Diagnoses CI/CD pipeline failures by reading GitHub Actions logs, identifying failure patterns, and producing actionable fix recommendations. This skill does not write workflows from scratch -- it triages what went wrong with existing ones.

Activation Triggers

Activate on: "CI failing", "build broken", "workflow error", "GitHub Actions debug", "flaky CI", "pipeline timeout", "CI red", "actions run failed", "check failed on PR", "why is CI broken"

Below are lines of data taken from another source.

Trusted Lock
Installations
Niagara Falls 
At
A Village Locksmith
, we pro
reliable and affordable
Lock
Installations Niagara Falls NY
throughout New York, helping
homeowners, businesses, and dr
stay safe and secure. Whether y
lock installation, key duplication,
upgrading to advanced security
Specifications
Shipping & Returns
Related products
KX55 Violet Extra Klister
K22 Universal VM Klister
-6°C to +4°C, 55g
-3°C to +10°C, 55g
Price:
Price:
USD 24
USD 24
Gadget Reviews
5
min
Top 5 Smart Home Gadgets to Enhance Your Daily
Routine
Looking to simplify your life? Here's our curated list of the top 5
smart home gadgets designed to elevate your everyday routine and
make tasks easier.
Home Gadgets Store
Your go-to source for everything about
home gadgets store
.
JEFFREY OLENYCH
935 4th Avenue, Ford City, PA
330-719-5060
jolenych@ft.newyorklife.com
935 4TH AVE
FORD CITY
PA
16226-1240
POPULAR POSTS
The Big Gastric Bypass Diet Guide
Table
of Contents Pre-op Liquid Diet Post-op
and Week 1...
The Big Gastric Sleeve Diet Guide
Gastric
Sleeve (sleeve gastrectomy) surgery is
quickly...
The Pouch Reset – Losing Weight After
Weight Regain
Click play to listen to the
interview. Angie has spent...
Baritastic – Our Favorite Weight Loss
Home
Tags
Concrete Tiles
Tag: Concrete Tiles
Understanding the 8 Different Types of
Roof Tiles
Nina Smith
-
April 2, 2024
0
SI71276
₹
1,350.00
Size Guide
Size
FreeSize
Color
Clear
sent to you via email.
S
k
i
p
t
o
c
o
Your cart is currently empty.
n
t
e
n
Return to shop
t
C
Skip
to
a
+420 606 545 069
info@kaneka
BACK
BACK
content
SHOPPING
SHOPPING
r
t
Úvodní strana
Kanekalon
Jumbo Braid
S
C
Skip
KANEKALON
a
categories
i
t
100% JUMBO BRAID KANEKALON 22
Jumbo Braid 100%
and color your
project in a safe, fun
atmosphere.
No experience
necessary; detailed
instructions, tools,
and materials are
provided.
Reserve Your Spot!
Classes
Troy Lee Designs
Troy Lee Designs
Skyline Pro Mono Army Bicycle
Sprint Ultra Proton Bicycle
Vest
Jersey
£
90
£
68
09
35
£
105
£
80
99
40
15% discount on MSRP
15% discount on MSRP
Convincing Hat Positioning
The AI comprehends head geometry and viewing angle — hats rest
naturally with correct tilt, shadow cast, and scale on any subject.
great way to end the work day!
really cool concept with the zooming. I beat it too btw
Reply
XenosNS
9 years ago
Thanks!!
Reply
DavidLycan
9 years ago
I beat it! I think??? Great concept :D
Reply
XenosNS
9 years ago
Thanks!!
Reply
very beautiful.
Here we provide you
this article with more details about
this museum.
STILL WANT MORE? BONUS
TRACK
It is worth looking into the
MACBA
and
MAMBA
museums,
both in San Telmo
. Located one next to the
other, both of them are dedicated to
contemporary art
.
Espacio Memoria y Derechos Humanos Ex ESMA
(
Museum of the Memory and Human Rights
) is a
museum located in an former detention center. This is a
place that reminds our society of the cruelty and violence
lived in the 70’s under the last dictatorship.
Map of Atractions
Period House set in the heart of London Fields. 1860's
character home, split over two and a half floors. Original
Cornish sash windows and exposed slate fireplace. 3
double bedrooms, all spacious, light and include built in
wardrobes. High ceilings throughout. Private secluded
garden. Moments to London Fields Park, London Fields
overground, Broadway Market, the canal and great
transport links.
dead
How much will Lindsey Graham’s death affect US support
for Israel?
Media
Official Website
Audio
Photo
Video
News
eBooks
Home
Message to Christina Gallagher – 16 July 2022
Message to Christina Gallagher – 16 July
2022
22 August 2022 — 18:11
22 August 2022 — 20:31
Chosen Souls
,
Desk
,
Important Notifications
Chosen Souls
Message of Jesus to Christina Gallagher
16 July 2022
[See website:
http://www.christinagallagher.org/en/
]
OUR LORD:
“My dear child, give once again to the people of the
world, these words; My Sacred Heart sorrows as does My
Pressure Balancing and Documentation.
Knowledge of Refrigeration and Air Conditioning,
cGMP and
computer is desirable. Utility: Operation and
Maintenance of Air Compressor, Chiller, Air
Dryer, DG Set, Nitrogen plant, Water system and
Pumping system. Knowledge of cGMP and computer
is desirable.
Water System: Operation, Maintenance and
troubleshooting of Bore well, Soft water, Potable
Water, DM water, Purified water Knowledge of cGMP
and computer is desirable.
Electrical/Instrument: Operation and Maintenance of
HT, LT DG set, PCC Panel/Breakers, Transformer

NOT for: Writing new workflows --> github-actions-pipeline-builder | Caching strategy --> ci-cache-optimizer | Deployment pipelines --> devops-automator | Performance testing --> performance-profiler

Core Capabilities

Read GitHub Actions run logs and extract the failing step with surrounding context
Classify failures into known categories (dependency, build, test, timeout, OOM, permissions, config)
Suggest targeted fixes based on error pattern matching against known CI failure modes
Detect workflow YAML syntax and configuration issues before they cause runtime failures
Identify flaky tests by analyzing pass/fail patterns across recent runs
Check for common misconfigurations: wrong Node version, missing secrets, incorrect paths
Diagnose matrix build failures where only specific combinations fail
Trace failure cascades (step A fails silently, step B fails loudly because of A)

Diagnostic Process

Step 1: Get Run Status

# Check most recent run status
gh run list --limit 5

# Get details for a specific failed run
gh run view <run-id>

# Get the full log for a failed run
gh run view <run-id> --log-failed

Always start with --log-failed rather than --log to avoid pulling megabytes of passing step output. Only escalate to full logs if the failed step output is insufficient.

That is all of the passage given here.